Back Yard
I suppose since it’s the summer solstice today I should find a poem about the sunshine or the long days or the heat of summer. But I was struck instead by Carl Sandurg’s poem “Back Yard” which describes, instead, the moon. The moon gets a shorter time on stage during the summer, and perhaps for that reason the poet must stay up extra late to catch it’s silvery rain and cherishes it all the more.
What are you doing this first evening of summer? I hope you have a chance for a moment of stillness, of wonder, of contemplating what people all over the world are doing in the light of the summer moon and, as you wonder, give thanks that God watches and loves us all.
Back Yard
Shine on, O moon of summer.
Shine to the leaves of grass, catalpa and oak,
All silver under your rain to-night.
An Italian boy is sending songs to you to-night from an accordion.

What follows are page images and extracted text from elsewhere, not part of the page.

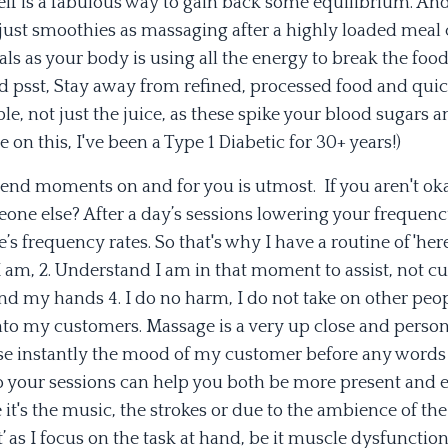
lf is a fabulous way to gain back some equilibrium. And
 just smoothies as massaging after a highly loaded meal
ls as your body is using all the energy to break the food
d psst, Stay away from refined, processed food and qui
ple, not just the juice, as these spike your blood sugars 
on this, I've been a Type 1 Diabetic for 30+ years!)
pend moments on and for you is utmost. If you aren't ok
eone else? After a day’s sessions lowering your frequenc
s frequency rates. So that's why I have a routine of 'here
 am, 2. Understand I am in that moment to assist, not cur
nd my hands 4. I do no harm, I do not take on other peop
f' onto my customers. Massage is a very up close and perso
nse instantly the mood of my customer before any words
 your sessions can help you both be more present and
 it's the music, the strokes or due to the ambience of the
’ as I focus on the task at hand, be it muscle dysfunction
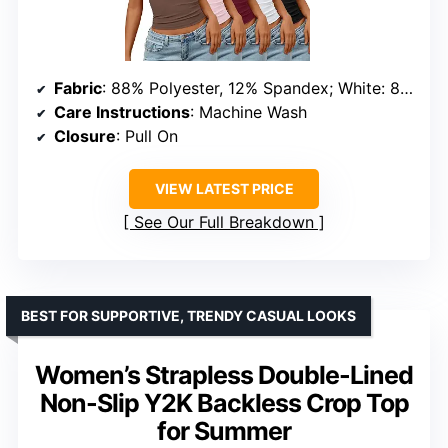
Fabric
: 88% Polyester, 12% Spandex; White: 85% Nylon, 15% Spandex
Care Instructions
: Machine Wash
Closure
: Pull On
VIEW LATEST PRICE
See Our Full Breakdown
BEST FOR SUPPORTIVE, TRENDY CASUAL LOOKS
Women’s Strapless Double-Lined
Non-Slip Y2K Backless Crop Top
for Summer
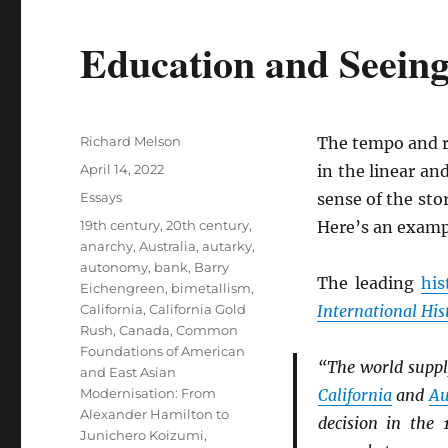
Education and Seeing
Author
Richard Melson
The tempo and r
Posted
April 14, 2022
in the linear an
on
Categories
Essays
sense of the st
Tags
19th century
,
20th century
,
Here’s an examp
anarchy
,
Australia
,
autarky
,
autonomy
,
bank
,
Barry
The leading
his
Eichengreen
,
bimetallism
,
California
,
California Gold
International His
Rush
,
Canada
,
Common
Foundations of American
“The world suppl
and East Asian
Modernisation: From
California
and
Au
Alexander Hamilton to
decision in the
Junichero Koizumi
,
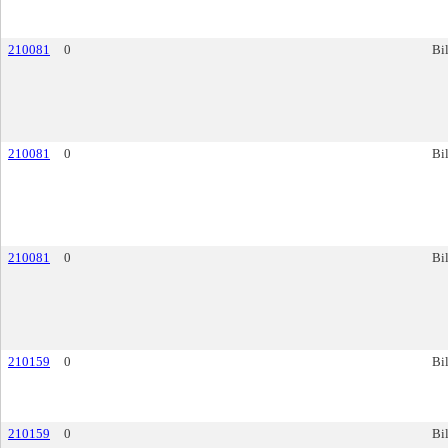
210081
0
Bil
210081
0
Bil
210081
0
Bil
210159
0
Bil
210159
0
Bil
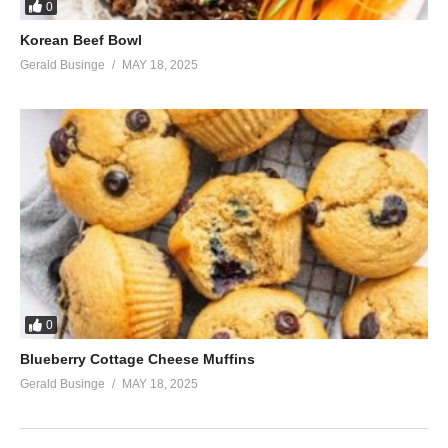
0
Korean Beef Bowl
Gerald Businge
MAY 18, 2025
0
Blueberry Cottage Cheese Muffins
Gerald Businge
MAY 18, 2025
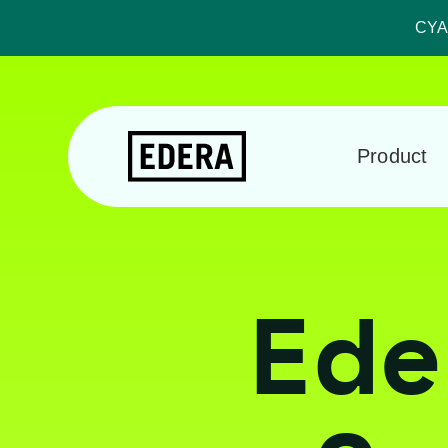
CYA:
Product
Ede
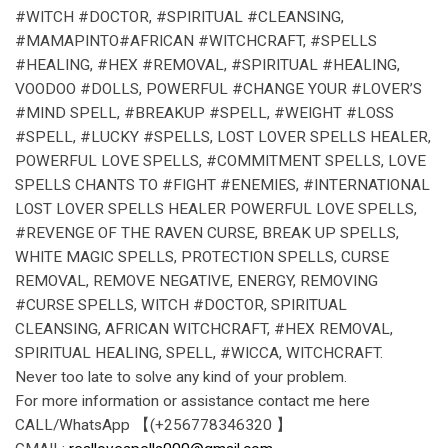
#WITCH #DOCTOR, #SPIRITUAL #CLEANSING,
#MAMAPINTO#AFRICAN #WITCHCRAFT, #SPELLS
#HEALING, #HEX #REMOVAL, #SPIRITUAL #HEALING,
VOODOO #DOLLS, POWERFUL #CHANGE YOUR #LOVER’S
#MIND SPELL, #BREAKUP #SPELL, #WEIGHT #LOSS
#SPELL, #LUCKY #SPELLS, LOST LOVER SPELLS HEALER,
POWERFUL LOVE SPELLS, #COMMITMENT SPELLS, LOVE
SPELLS CHANTS TO #FIGHT #ENEMIES, #INTERNATIONAL
LOST LOVER SPELLS HEALER POWERFUL LOVE SPELLS,
#REVENGE OF THE RAVEN CURSE, BREAK UP SPELLS,
WHITE MAGIC SPELLS, PROTECTION SPELLS, CURSE
REMOVAL, REMOVE NEGATIVE, ENERGY, REMOVING
#CURSE SPELLS, WITCH #DOCTOR, SPIRITUAL
CLEANSING, AFRICAN WITCHCRAFT, #HEX REMOVAL,
SPIRITUAL HEALING, SPELL, #WICCA, WITCHCRAFT.
Never too late to solve any kind of your problem.
For more information or assistance contact me here
CALL/WhatsApp 【(+256778346320 】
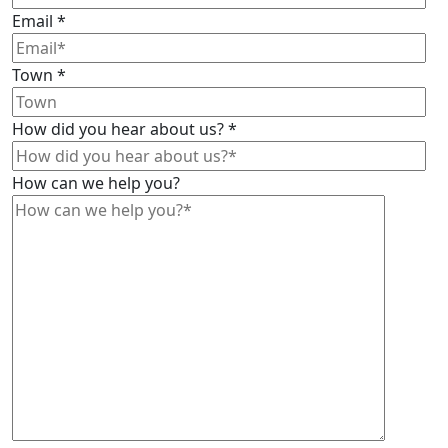
Email
*
Town
*
How did you hear about us?
*
How can we help you?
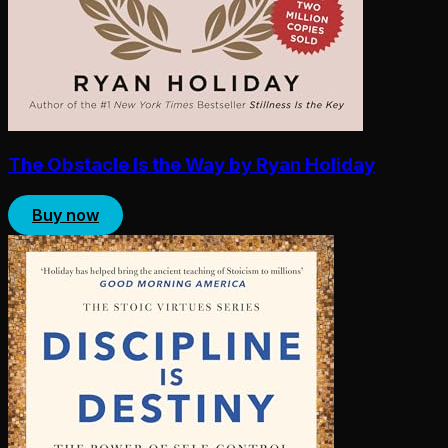
The Obstacle Is the Way by Ryan Holiday
Buy now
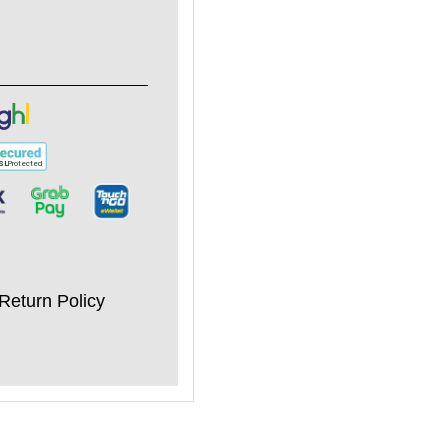
Return Policy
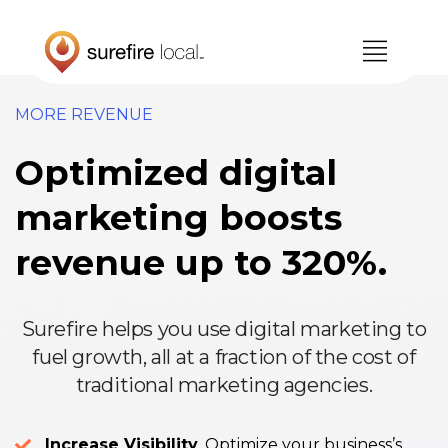
Skip
Skip
to
to
primary
main
navigation
content
MORE REVENUE
Optimized digital
marketing boosts
revenue up to 320%.
Surefire helps you use digital marketing to
fuel growth, all at a fraction of the cost of
traditional marketing agencies.
Increase Visibility
. Optimize your business’s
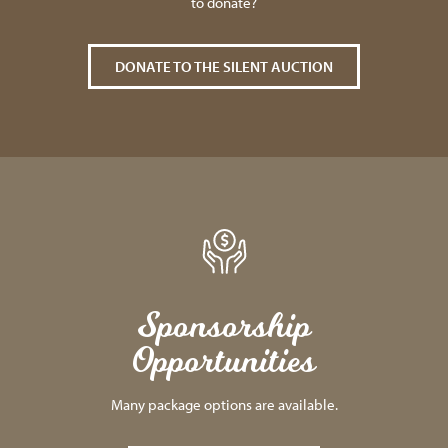
to donate?
DONATE TO THE SILENT AUCTION
Sponsorship
Opportunities
Many package options are available.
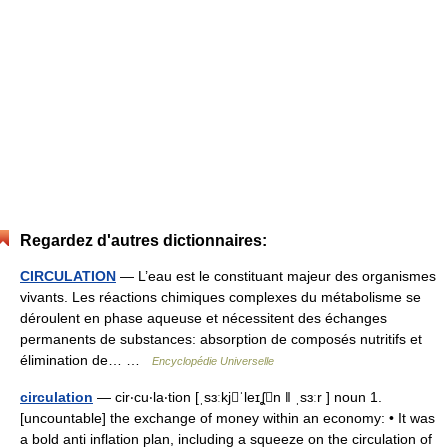
Regardez d'autres dictionnaires:
CIRCULATION
— L’eau est le constituant majeur des organismes
vivants. Les réactions chimiques complexes du métabolisme se
déroulent en phase aqueuse et nécessitent des échanges
permanents de substances: absorption de composés nutritifs et
élimination de… …
Encyclopédie Universelle
circulation
— cir‧cu‧la‧tion [ˌsɜːkjˈleɪʆn ǁ ˌsɜːr ] noun 1.
[uncountable] the exchange of money within an economy: • It was
a bold anti inflation plan, including a squeeze on the circulation of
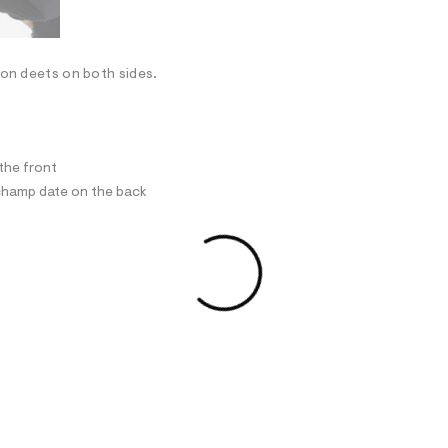
son deets on both sides.
the front
champ date on the back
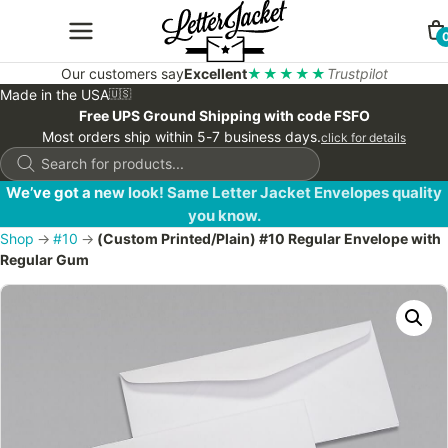
Our customers say
Excellent
★★★★★
Trustpilot
Made in the USA
🇺🇸
Free UPS Ground Shipping with code FSFO
Most orders ship within 5-7 business days.
click for details
Products
search
We’ve got a new look! Same Letter Jacket Envelopes quality
you know.
Shop
→
#10
→
(Custom Printed/Plain) #10 Regular Envelope with
Regular Gum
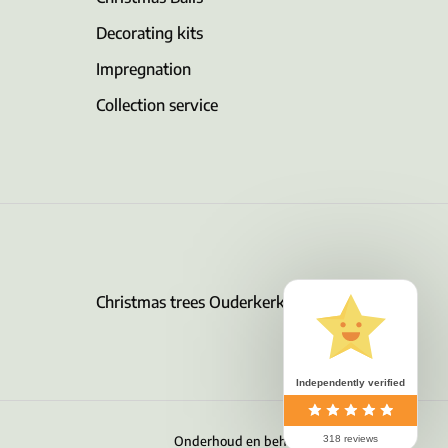
Decorating kits
Impregnation
Collection service
Christmas trees Ouderkerk aan de Amstel
Independently verified
Onderhoud en beheer door Surver B.V.
318 reviews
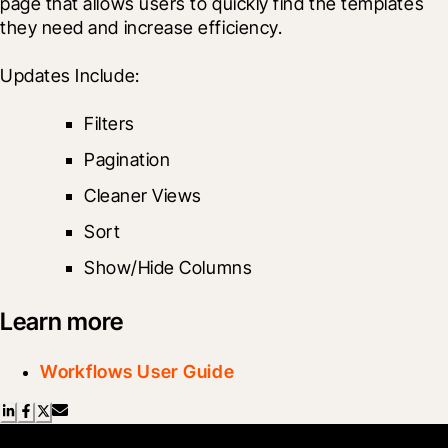
page that allows users to quickly find the templates 
they need and increase efficiency.
Updates Include:
Filters
Pagination
Cleaner Views
Sort
Show/Hide Columns
Learn more
Workflows User Guide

A Polish boy is out with his best girl; they marry next month;
to-night they are throwing you kisses.
An old man next door is dreaming over a sheen that sits in a
cherry tree in his back yard.
The clocks say I must go—I stay here sitting on the back porch drinking
white thoughts you rain down.
Shine on, O moon,
Shake out more and more silver changes.
“Back Yard,” by Carl Sandburg (1878 – 1967), from Chicago Poems: Unabridged.